Marine sponges of the polyphyletic order “Lithistida” have been the source of a wealth of natural products with various biological activities. Neopeltolide (1) was isolated from a deep-water sponge of the family Neopeltidae by Wright and co-workers in 2007. Their bioactivity studies showed that that neopeltolide (1) exhibits significantly potent in vitro cytotoxicity toward several different cancer cell lines. Neopeltolide (1) also inhibited the growth of the fungal pathogen Candida albicans with a minimum inhibitory concentration of 0.62 μg/mL.
Researchers at Lanzhou University and Lanzhou Institute of Chemical Physics of the Chinese Academy of Sciences (CAS) have achieved a concise formal synthesis of (+)-neopeltolide (1) in 12 steps (longest linear sequence) and 18% overall yield from commercially available L-valinol.
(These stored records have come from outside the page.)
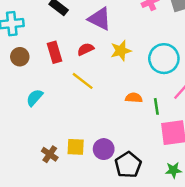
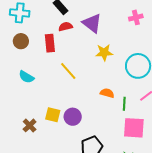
red semicircle: (86, 49) -> (66, 27), moved
cyan semicircle: (35, 98) -> (26, 77), turned -112
yellow square: (76, 147) -> (53, 115), moved
purple circle: (104, 149) -> (73, 117), moved

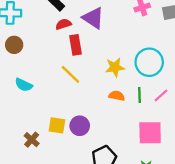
red rectangle: (50, 43) -> (76, 45), moved
yellow star: (104, 53) -> (115, 67), moved
green line: (124, 104) -> (139, 95), moved

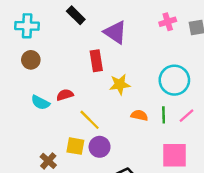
red semicircle: (63, 24) -> (65, 95), moved
yellow star: (115, 67) -> (120, 84), moved
yellow line: (70, 74) -> (90, 120), moved

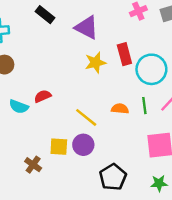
red rectangle: (96, 61) -> (124, 54), moved
yellow star: (120, 84) -> (95, 62), moved
yellow line: (90, 120) -> (86, 117), moved

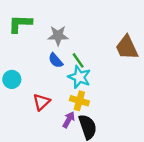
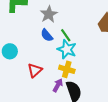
gray star: (58, 36) -> (49, 14), turned -30

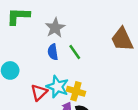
blue semicircle: (47, 35) -> (53, 52), turned 32
cyan star: (67, 49) -> (57, 87), moved

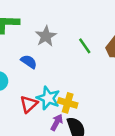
blue semicircle: (53, 52) -> (29, 62), moved, turned 133
green line: (75, 52) -> (85, 46), moved

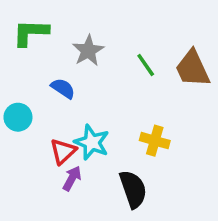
yellow cross: (68, 103) -> (155, 141), moved
purple arrow: (57, 122) -> (72, 178), moved

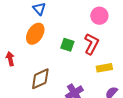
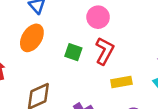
pink circle: (99, 16) -> (98, 17), moved

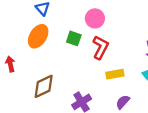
green square: (73, 52) -> (74, 38), moved

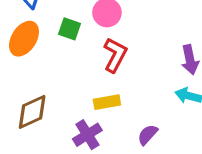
green square: (74, 38) -> (70, 29), moved
yellow rectangle: (115, 74) -> (107, 102), moved

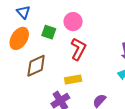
brown diamond: (32, 112) -> (36, 66), moved

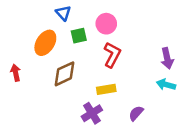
blue triangle: (23, 12) -> (63, 13), moved
green square: (49, 32) -> (79, 36), turned -32

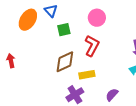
pink circle: (106, 24) -> (97, 18), moved
orange ellipse: (45, 43) -> (28, 20), moved
brown diamond: (64, 74) -> (65, 62), moved

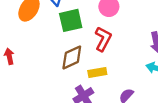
green square: (64, 30) -> (71, 20), size x1.5

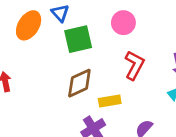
red L-shape: (103, 39) -> (134, 65), moved

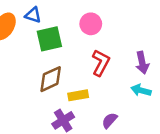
blue triangle: (60, 13) -> (33, 15), turned -30

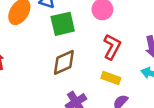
yellow rectangle: (78, 95) -> (111, 78), moved, turned 30

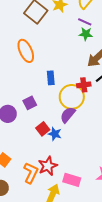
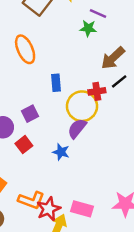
green star: (86, 34) -> (88, 28), moved
red square: (43, 129) -> (24, 145), moved
red star: (48, 166) -> (49, 209), moved
orange L-shape: (31, 173) -> (31, 200), turned 85

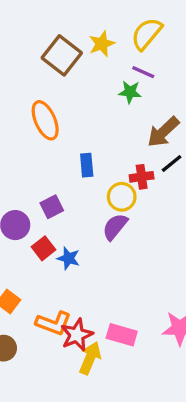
yellow circle: (82, 106) -> (122, 197), size x0.7
blue star: (61, 152) -> (68, 258), moved

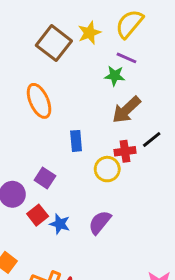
brown arrow: (163, 132) -> (126, 110), moved
purple square: (52, 207) -> (45, 178), turned -30
purple semicircle: (115, 227) -> (100, 222), moved

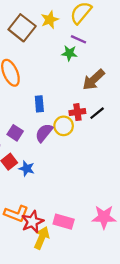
brown arrow: (126, 110) -> (94, 80), moved
black line: (152, 139) -> (97, 113), moved
purple semicircle: (100, 222) -> (44, 133), moved

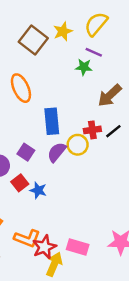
blue rectangle: (39, 104) -> (52, 121), size x1.5

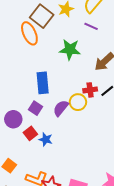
green star: (84, 67) -> (70, 50), moved, size x1.5
orange ellipse: (21, 88) -> (29, 33), moved
blue rectangle: (52, 121) -> (43, 83), moved

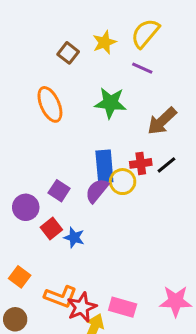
brown square: (42, 16) -> (68, 53), size x0.6
orange ellipse: (29, 33) -> (50, 104), moved
blue rectangle: (43, 83) -> (104, 166), moved

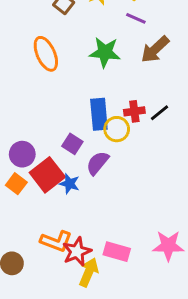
brown arrow: (162, 121) -> (155, 49), moved
purple square: (59, 191) -> (72, 144), moved
purple semicircle: (97, 191) -> (97, 163), moved
red square: (51, 228) -> (47, 175), size x1.6
orange square: (20, 277) -> (16, 184), moved

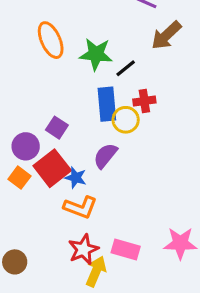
green star: (105, 52) -> (96, 54), moved
black line: (159, 113) -> (126, 68), moved
purple square: (72, 144) -> (57, 128), moved
orange L-shape: (56, 241) -> (80, 207), moved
Notable features include high atom economy with minimized protective group manipulation, iridium-catalyzed double asymmetric carbonyl allylation, palladium-catalyzed intramolecular alkoxycarbonylation, ruthenium-catalyzed olefin isomerization, and ring-closing metathesis. This efficient pathway would enable large scale preparation of (+)-neopeltolide (1) offering convenience for further studies.
The study is expected to serve for further biological study and medicinal purposes.
The work has received support from the Ministry of Science and Technology, National Natural Science Foundation of China and the Program 111.
The findings have been published in Org. Lett. (Org. Lett., Vol. 13, No. 21, 2010.